Set down all of the data that follows word for word, without the images.
[TASK DATA]
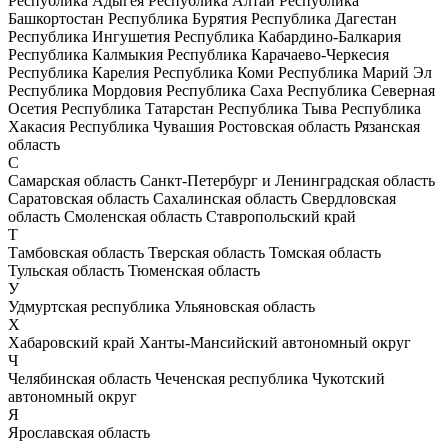
Республика Адыгея
Республика Алтай
Республика
Башкортостан
Республика Бурятия
Республика Дагестан
Республика Ингушетия
Республика Кабардино-Балкария
Республика Калмыкия
Республика Карачаево-Черкесия
Республика Карелия
Республика Коми
Республика Марий Эл
Республика Мордовия
Республика Саха
Республика Северная
Осетия
Республика Татарстан
Республика Тыва
Республика
Хакасия
Республика Чувашия
Ростовская область
Рязанская
область
С
Самарская область
Санкт-Петербург и Ленинградская область
Саратовская область
Сахалинская область
Свердловская
область
Смоленская область
Ставропольский край
Т
Тамбовская область
Тверская область
Томская область
Тульская область
Тюменская область
У
Удмуртская республика
Ульяновская область
Х
Хабаровский край
Ханты-Мансийский автономный округ
Ч
Челябинская область
Чеченская республика
Чукотский
автономный округ
Я
Ярославская область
[/TASK DATA]
RESULT OF THIS EXERCISE ::
Республика Адыгея
Республика Алтай
Республика
Башкортостан
Республика Бурятия
Республика Дагестан
Республика Ингушетия
Республика Кабардино-Балкария
Республика Калмыкия
Республика Карачаево-Черкесия
Республика Карелия
Республика Коми
Республика Марий Эл
Республика Мордовия
Республика Саха
Республика Северная
Осетия
Республика Татарстан
Республика Тыва
Республика
Хакасия
Республика Чувашия
Ростовская область
Рязанская
область
С
Самарская область
Санкт-Петербург и Ленинградская область
Саратовская область
Сахалинская область
Свердловская
область
Смоленская область
Ставропольский край
Т
Тамбовская область
Тверская область
Томская область
Тульская область
Тюменская область
У
Удмуртская республика
Ульяновская область
Х
Хабаровский край
Ханты-Мансийский автономный округ
Ч
Челябинская область
Чеченская республика
Чукотский
автономный округ
Я
Ярославская область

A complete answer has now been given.